These explications have firmly established that the pure or fundamental forms of knowledge are two: the intuition and the concept—Art, and Science or Philosophy. With these are to be included History, which is, as it were, the product of intuition placed in contact with the concept, that is, of art receiving in itself philosophic distinctions, while remaining concrete and individual. All other forms (natural sciences and mathematics) are impure, being mingled with extraneous elements of practical origin. Intuition gives us the world, the phenomenon; the concept gives us the noumenon, the Spirit.


[IV]

HISTORICISM AND INTELLECTUALISM IN ÆSTHETIC

These relations between intuitive or æsthetic knowledge and the other fundamental or derivative forms of knowledge having been definitely established, we are now in a position to reveal the errors of a series of theories which have been, or are, presented as theories of Æsthetic.

Criticism of probability and of naturalism.

From the confusion between the demands of art in general and the particular demands of history has resulted the theory (which has lost ground to-day, but was once dominant) of the probable as the object of art. As is generally the case with erroneous propositions, the meaning of those who employed and employ the concept of probability has no doubt often been much more reasonable than their definition of the word. By probability used really to be meant the artistic coherence of the representation, that is to say, its completeness and effectiveness, its actual presence. If "probable" be translated "coherent," a very just meaning will often be found in the discussions, examples, and judgements of the critics who employ this word. An improbable personage, an improbable ending to a comedy, are really badly-drawn personages, badly-arranged endings, happenings without artistic motive. It has been said with reason that even fairies and sprites must have probability, that is to say, be really sprites and fairies, coherent artistic intuitions. Sometimes the word "possible" has been used instead of "probable." As we have already remarked in passing, this word possible is synonymous with the imaginable or intuitible. Everything truly, that is to say coherently, imagined, is possible. But also, by a good many critics and theorists, the probable was taken to mean the historically credible, or that historical truth which is not demonstrable but conjecturable, not true but probable. This was the character which these theorists sought to impose upon art. Who does not remember how great a part was played in literary history by criticism based on probability, for example, censure of Jerusalem Delivered, based upon the history of the Crusades, or of the Homeric poems, upon the probable customs of emperors and kings? Sometimes too the æsthetic reproduction of historical reality has been imposed upon art. This is another of the erroneous forms taken by the theory of the imitation of nature. Verism and naturalism also have afforded the spectacle of a confusion of the æsthetic fact with the processes of the natural sciences, by aiming at some sort of experimental drama or romance.

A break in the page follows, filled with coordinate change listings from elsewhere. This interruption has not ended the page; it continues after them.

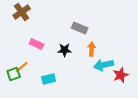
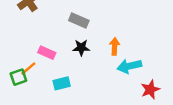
gray rectangle: (80, 28) -> (79, 21), moved
pink rectangle: (37, 44) -> (47, 53), moved
red star: (121, 75) -> (150, 90), moved

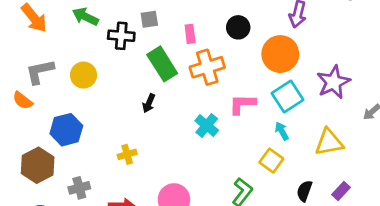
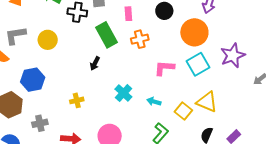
orange cross: (207, 67) -> (140, 39), size x0.7
cyan cross: (207, 126) -> (123, 93), moved
cyan arrow: (282, 131) -> (154, 102), moved, turned -48
yellow triangle: (329, 142) -> (207, 102), moved, turned 30

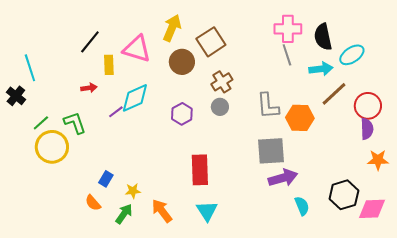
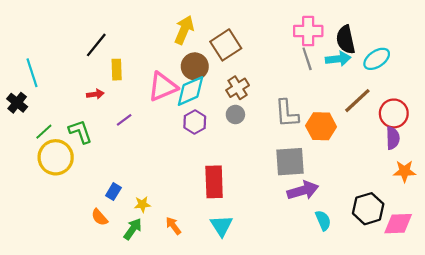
pink triangle: (137, 49) -> (163, 87), moved, turned -40
cyan arrow: (321, 69) -> (338, 59), moved
cyan diamond: (135, 98) -> (190, 91), moved
orange arrow: (162, 211) -> (173, 226), size x0.7

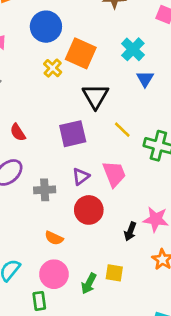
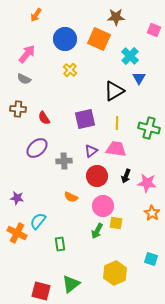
orange square: (81, 53) -> (99, 39), moved
black triangle: (95, 96) -> (114, 91), moved, turned 30
yellow line: (122, 130) -> (117, 123), moved, turned 48
pink trapezoid: (114, 174) -> (116, 149), turned -60
black arrow: (130, 231) -> (126, 176), moved
pink circle: (54, 274) -> (103, 206), moved

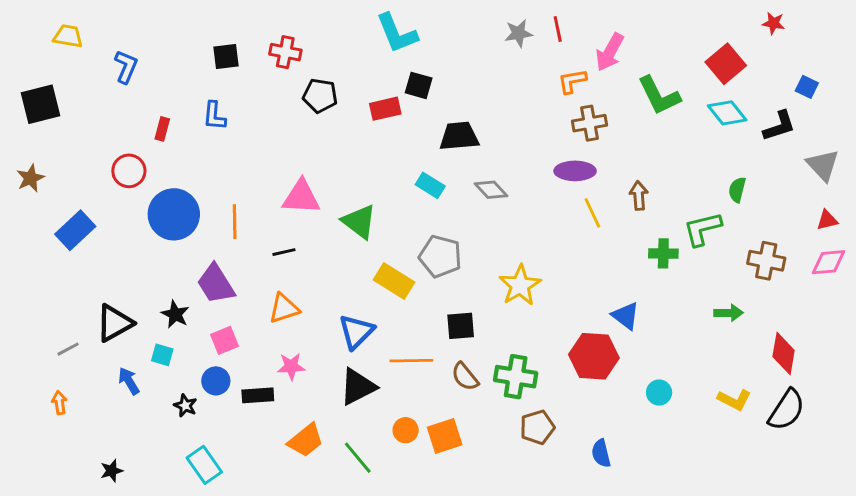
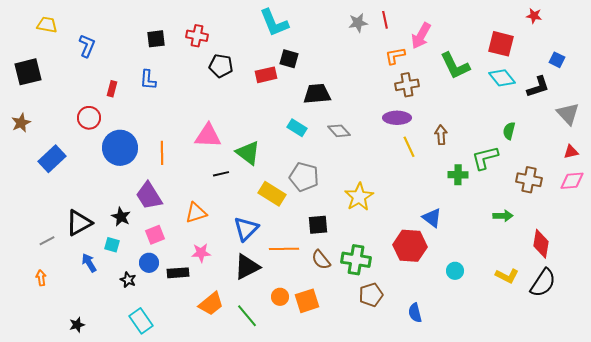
red square: (726, 64) -> (501, 44), turned -36
black line: (284, 252) -> (221, 174), moved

Criticism of ideas in art, of theses in art and of the typical.

Confusions between the methods of art and those of the philosophic sciences have been far more frequent. Thus it has often been held to be the task of art to expound concepts, to unite an intelligible with a sensible, to represent ideas or universals; putting art in the place of science, that is, confusing the artistic function in general with the particular case in which it becomes æsthetico-logical.